6.52pm. Phoenix Primary School in – Labor down 3.6 per cent, Greens up 11.7 per cent.
6.48pm. All three sources have Labor up on the primary vote, though by wildly varying amounts. Same goes for the Greens – if their increase in Palmyra from 16.4 per cent 35.8 per cent is typical of the polling booth results, they will make up a lot of ground from the present scoreline.
6.47pm. 1658 postal votes added (this won’t be all of them).
6.46pm. Palmyra Primary School booth added.

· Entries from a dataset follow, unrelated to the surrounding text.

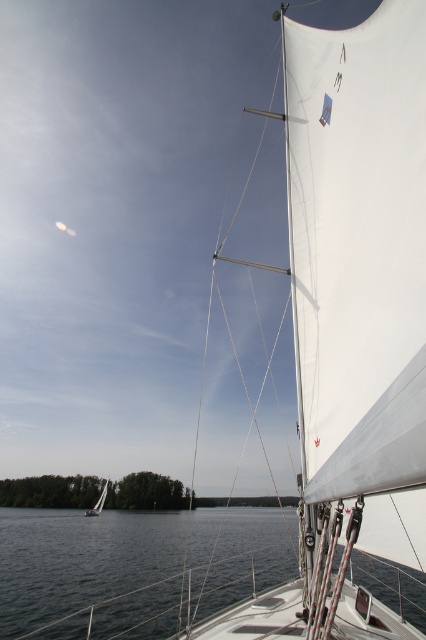 Does point (123, 584) lie in front of point (97, 502)?

Yes, it is.

Who is higher up, dark blue water at lower center or white matte sailboat at lower left?

dark blue water at lower center

Who is more distant from viewer, [244,520] or [94,508]?

Point [94,508]

You are a GUI agent. You are given a task and a screenshot of the screen. Output one action in this format:
    pyautogui.click(x=<x>, y=<y>)
    Task: Click on the dark blue water at lower center
    Image resolution: width=426 pixels, height=640 pixels.
    Given the screenshot: What is the action you would take?
    coord(89,572) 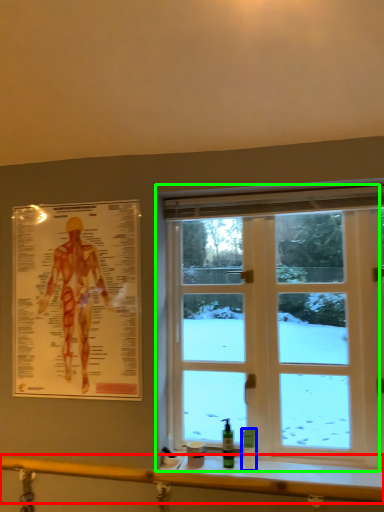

6.35pm. A note of explanation. Vote numbers and the percentage figures to their right are raw votes. The swing and 2PP figures are derived through booth matching, so Tinley’s primary vote from special institutions and hospitals is 22.4 per cent higher than Carpenter’s was. The 2PP figure is based on a guesstimate that Liberal preferences would have gone 80-20 in favour of the Greens in 2008, and that this time CDP preferences will go 70-30 to Labor and Georgatos’s will split 50-50. On that basis, there has been a 25.2 per cent swing to Labor from special institutions and hospitals in Labor-versus-Greens terms. The CDP and Georgatos preference splits I’m using will be superseded by real preference splits when notional two-party figures start to come in.
6.31pm. Special institutions and hospitals are in. Good enough for me – I’m calling it for Tinley.
6.10pm. Welcome to the Poll Bludger’s live coverage of the Willagee by-election count. First figures should be through in about 15 minutes or so.